The conference was packed with exciting speakers and topics. To name a few of them, we got the opportunity to listen in on Pascal Finette, Hod Lipson, Ruth Porat, Astro Teller, and…
Avinash Kaushik (here seen together with his biggest fan)
The sessions covered technological advancements in exciting areas such as blockchain, robotics, longevity, cloud, and machine learning. In this blog post, we will limit ourselves to the latter.

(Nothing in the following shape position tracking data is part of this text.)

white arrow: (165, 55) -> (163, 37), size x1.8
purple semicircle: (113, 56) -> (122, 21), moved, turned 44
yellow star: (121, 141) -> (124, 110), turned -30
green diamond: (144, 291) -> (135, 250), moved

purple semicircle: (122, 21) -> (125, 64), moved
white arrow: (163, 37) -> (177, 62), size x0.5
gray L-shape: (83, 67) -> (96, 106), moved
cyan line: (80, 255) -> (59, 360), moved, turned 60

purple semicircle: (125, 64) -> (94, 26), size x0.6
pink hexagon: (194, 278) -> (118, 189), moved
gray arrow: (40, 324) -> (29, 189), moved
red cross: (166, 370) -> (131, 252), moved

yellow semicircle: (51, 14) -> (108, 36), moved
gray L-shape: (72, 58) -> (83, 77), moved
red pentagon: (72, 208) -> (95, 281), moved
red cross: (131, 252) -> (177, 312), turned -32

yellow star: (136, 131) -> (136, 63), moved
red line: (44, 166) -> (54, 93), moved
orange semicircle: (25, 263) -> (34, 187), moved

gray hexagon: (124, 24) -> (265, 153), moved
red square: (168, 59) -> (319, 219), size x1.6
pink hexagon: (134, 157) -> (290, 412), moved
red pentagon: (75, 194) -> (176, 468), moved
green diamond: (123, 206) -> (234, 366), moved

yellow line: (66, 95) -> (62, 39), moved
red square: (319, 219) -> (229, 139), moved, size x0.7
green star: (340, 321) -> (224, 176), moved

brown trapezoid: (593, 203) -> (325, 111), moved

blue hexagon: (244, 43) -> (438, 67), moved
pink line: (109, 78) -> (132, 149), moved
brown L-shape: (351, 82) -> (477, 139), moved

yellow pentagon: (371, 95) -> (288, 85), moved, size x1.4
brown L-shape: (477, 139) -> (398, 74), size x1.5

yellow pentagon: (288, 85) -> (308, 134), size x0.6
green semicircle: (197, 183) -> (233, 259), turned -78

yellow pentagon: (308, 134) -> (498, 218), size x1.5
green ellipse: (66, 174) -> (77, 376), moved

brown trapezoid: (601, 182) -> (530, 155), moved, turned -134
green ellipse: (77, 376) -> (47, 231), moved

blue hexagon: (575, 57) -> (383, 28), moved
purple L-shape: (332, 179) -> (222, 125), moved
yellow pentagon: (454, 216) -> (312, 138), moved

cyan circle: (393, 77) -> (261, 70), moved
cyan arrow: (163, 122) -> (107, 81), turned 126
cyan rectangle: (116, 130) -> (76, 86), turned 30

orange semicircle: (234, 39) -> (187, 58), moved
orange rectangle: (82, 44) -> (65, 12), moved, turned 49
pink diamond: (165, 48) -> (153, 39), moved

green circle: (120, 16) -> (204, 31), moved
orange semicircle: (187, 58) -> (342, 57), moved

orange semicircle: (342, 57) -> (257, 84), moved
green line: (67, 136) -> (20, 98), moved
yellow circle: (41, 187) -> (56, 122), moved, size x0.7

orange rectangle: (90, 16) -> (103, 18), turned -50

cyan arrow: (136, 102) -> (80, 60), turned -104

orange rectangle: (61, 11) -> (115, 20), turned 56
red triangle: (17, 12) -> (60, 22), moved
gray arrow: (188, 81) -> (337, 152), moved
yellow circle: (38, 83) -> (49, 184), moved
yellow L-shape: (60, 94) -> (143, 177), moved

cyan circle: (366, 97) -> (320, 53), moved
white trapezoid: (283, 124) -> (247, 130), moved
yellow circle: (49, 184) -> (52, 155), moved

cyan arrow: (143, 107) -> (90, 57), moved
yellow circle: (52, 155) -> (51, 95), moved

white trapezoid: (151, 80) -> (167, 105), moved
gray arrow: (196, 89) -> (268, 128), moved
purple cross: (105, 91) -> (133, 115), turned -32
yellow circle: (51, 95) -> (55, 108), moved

Machine learning is already everywhere, and it’s accelerating! The development over the past years has been tremendous. As an example, back in 2012, image recognition algorithms had error rates of 15%-20% when performing such as “simple” task as identifying a cat. Most you might know about the “Chihuahua or Muffin” case. That’s no longer an issue. Already in 2017 error rates for image recognition was down to 3%. That’s, in fact, better than image recognition performed by humans. And let’s skip the whole AlphaGO thing for now. According to Hod Lipson, this development has been unlocked by mainly four elements:
- Moore’s law: Technology advancements has, and continues to, follow Moore’s law. This results in big decreases in cost of for instance computing power, due to exponential improvements.
- Math: Mathematical breakthroughs have enabled machine learning experts to add more neural nets to their learning algorithms, reaching [very] deep learning.
- Data: Data is fuel to machine learning and let’s just say we’re getting more of it.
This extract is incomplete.